» **Exercise**: Every entry should be returned exactly. Omit none of them.

************

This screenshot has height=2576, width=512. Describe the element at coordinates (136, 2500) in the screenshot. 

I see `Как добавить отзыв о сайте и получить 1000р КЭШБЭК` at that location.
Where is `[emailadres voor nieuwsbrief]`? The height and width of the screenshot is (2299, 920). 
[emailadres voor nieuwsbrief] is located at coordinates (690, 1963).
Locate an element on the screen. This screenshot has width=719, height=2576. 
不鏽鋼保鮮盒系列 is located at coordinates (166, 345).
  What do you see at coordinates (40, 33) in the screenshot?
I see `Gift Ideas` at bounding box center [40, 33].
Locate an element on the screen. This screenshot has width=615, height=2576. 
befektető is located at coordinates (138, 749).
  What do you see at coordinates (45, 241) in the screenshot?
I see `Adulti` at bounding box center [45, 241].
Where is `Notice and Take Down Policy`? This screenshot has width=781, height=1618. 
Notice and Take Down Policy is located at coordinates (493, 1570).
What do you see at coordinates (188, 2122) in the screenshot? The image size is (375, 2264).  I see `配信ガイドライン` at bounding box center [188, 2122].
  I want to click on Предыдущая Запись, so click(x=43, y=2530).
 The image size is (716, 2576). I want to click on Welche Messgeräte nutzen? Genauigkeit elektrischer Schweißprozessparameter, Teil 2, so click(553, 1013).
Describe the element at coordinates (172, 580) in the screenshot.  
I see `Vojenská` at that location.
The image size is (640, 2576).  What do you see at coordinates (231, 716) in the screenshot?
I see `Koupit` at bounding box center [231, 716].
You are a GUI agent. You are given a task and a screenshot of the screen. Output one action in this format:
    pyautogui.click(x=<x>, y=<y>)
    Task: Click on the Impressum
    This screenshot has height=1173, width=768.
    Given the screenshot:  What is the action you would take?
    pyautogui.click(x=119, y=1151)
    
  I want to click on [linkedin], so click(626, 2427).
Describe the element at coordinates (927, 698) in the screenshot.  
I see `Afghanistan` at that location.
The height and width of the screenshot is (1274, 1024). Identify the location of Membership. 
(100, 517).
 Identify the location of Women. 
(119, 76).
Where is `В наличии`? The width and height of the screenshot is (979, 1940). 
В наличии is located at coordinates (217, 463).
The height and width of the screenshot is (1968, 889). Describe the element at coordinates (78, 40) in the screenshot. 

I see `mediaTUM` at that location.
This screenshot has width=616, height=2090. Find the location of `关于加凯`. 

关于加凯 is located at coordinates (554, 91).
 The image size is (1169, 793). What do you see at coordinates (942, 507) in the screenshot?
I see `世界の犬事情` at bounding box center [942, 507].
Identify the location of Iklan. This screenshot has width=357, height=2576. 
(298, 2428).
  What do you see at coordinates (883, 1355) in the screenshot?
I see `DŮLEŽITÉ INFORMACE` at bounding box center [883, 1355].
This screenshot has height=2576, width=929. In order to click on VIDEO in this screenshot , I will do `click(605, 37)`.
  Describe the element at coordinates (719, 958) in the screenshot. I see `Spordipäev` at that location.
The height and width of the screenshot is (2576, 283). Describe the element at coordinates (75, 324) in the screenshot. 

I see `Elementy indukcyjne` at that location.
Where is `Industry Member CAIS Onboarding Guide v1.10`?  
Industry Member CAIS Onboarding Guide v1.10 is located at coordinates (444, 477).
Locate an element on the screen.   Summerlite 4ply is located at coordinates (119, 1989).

************

» **Answer space**:
This screenshot has height=2576, width=512. Describe the element at coordinates (136, 2500) in the screenshot. 

I see `Как добавить отзыв о сайте и получить 1000р КЭШБЭК` at that location.
Where is `[emailadres voor nieuwsbrief]`? The height and width of the screenshot is (2299, 920). 
[emailadres voor nieuwsbrief] is located at coordinates (690, 1963).
Locate an element on the screen. This screenshot has width=719, height=2576. 
不鏽鋼保鮮盒系列 is located at coordinates (166, 345).
  What do you see at coordinates (40, 33) in the screenshot?
I see `Gift Ideas` at bounding box center [40, 33].
Locate an element on the screen. This screenshot has width=615, height=2576. 
befektető is located at coordinates (138, 749).
  What do you see at coordinates (45, 241) in the screenshot?
I see `Adulti` at bounding box center [45, 241].
Where is `Notice and Take Down Policy`? This screenshot has width=781, height=1618. 
Notice and Take Down Policy is located at coordinates (493, 1570).
What do you see at coordinates (188, 2122) in the screenshot? The image size is (375, 2264).  I see `配信ガイドライン` at bounding box center [188, 2122].
  I want to click on Предыдущая Запись, so click(x=43, y=2530).
 The image size is (716, 2576). I want to click on Welche Messgeräte nutzen? Genauigkeit elektrischer Schweißprozessparameter, Teil 2, so click(553, 1013).
Describe the element at coordinates (172, 580) in the screenshot.  
I see `Vojenská` at that location.
The image size is (640, 2576).  What do you see at coordinates (231, 716) in the screenshot?
I see `Koupit` at bounding box center [231, 716].
You are a GUI agent. You are given a task and a screenshot of the screen. Output one action in this format:
    pyautogui.click(x=<x>, y=<y>)
    Task: Click on the Impressum
    This screenshot has height=1173, width=768.
    Given the screenshot:  What is the action you would take?
    pyautogui.click(x=119, y=1151)
    
  I want to click on [linkedin], so click(626, 2427).
Describe the element at coordinates (927, 698) in the screenshot.  
I see `Afghanistan` at that location.
The height and width of the screenshot is (1274, 1024). Identify the location of Membership. 
(100, 517).
 Identify the location of Women. 
(119, 76).
Where is `В наличии`? The width and height of the screenshot is (979, 1940). 
В наличии is located at coordinates (217, 463).
The height and width of the screenshot is (1968, 889). Describe the element at coordinates (78, 40) in the screenshot. 

I see `mediaTUM` at that location.
This screenshot has width=616, height=2090. Find the location of `关于加凯`. 

关于加凯 is located at coordinates (554, 91).
 The image size is (1169, 793). What do you see at coordinates (942, 507) in the screenshot?
I see `世界の犬事情` at bounding box center [942, 507].
Identify the location of Iklan. This screenshot has width=357, height=2576. 
(298, 2428).
  What do you see at coordinates (883, 1355) in the screenshot?
I see `DŮLEŽITÉ INFORMACE` at bounding box center [883, 1355].
This screenshot has height=2576, width=929. In order to click on VIDEO in this screenshot , I will do `click(605, 37)`.
  Describe the element at coordinates (719, 958) in the screenshot. I see `Spordipäev` at that location.
The height and width of the screenshot is (2576, 283). Describe the element at coordinates (75, 324) in the screenshot. 

I see `Elementy indukcyjne` at that location.
Where is `Industry Member CAIS Onboarding Guide v1.10`?  
Industry Member CAIS Onboarding Guide v1.10 is located at coordinates (444, 477).
Locate an element on the screen.   Summerlite 4ply is located at coordinates (119, 1989).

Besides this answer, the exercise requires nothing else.